The 30-year fixed-rate mortgage averaged 7.19% in the week ending September 21, a tick up from 7.18% the week before, according to data from Freddie Mac released Thursday. A year ago, the 30-year fixed-rate was 6.29%.
“Mortgage rates continue to linger above 7% as the Federal Reserve paused their interest rate hikes,” Sam Khater, Freddie Mac’s chief economist, said. “Given these high rates, housing demand is cooling off and now homebuilders are feeling the effect,” he said. “Builder sentiment declined for the first time in several months and construction levels have dipped to a three-year low, which could have an impact on the already low housing supply,” Khater added.
The average mortgage rate is based on mortgage applications that Freddie Mac receives from thousands of lenders across the country. The survey includes only borrowers who put 20% down and have excellent credit.
Mortgage rates have spiked during the Federal Reserve’s historic inflation-curbing campaign. The added cost of financing a mortgage and sharply rising home prices have sent home affordability to its lowest level in several decades.
The inventory of existing homes has also dramatically declined as homeowners who previously locked in lower rates are reluctant to sell and become homebuyers with current rates so high. The combination of low inventory and high costs has sent overall home sales 20% lower than last year, year to date.
Last week’s average mortgage rate for a 30-year, fixed-rate loan was essentially unchanged because analysts and investors were focusing on Wednesday’s Federal Reserve meeting in which central bank officials decided to hold the short-term policy rate steady at a range of 5.25 to 5.5%.
Looking ahead, the updated outlook from the Federal Reserve suggests a monetary policy that is “tighter for longer,” according to Jiayi Xu, an economist at Realtor.com.
“With the year-end projection for 2023 remaining at 5.6%, we are drawing closer to another potential rate hike as the year approaches its end,” Xu said.
That will keep mortgage rates elevated in the near term.
While the Fed does not set the interest rates that borrowers pay on mortgages directly, its actions influence them.
Mortgage rates tend to track the yield on 10-year US Treasuries, which move based on a combination of anticipation about the Fed’s actions, what the Fed actually does and investors’ reactions. When Treasury yields go up, so do mortgage rates; when they go down, mortgage rates tend to follow.
Housing markets remain stuck
With mortgage rates holding steady over 7%, many homeowners are still hesitant to put their homes up for sale.
Over 90% of current mortgage holders have a rate of 6% or less, according to Black Knight, a real estate data company.
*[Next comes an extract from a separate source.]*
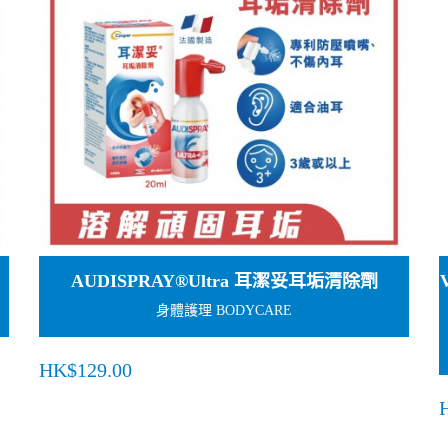
AUDISPRAY®Ultra 耳潔妥耳垢清除劑
身體護理 BODYCARE
HK$129.00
Many have rates of 2%, 3% or 4% and are reluctant to sell and become a buyer with a mortgage rate at 7% or higher.
Although the current housing market presents significant challenges, the fall typically ushers in more favorable buying conditions compared to the rest of the year, said Xu.
“For those looking to purchase a home in this tough year, the first week of October will emerge as the best time to make a move,” said Xu. “Historical data suggests that during this particular week, home prices tend to dip below their peak levels, competition subsides, and the housing inventory expands compared to the busy summer months.”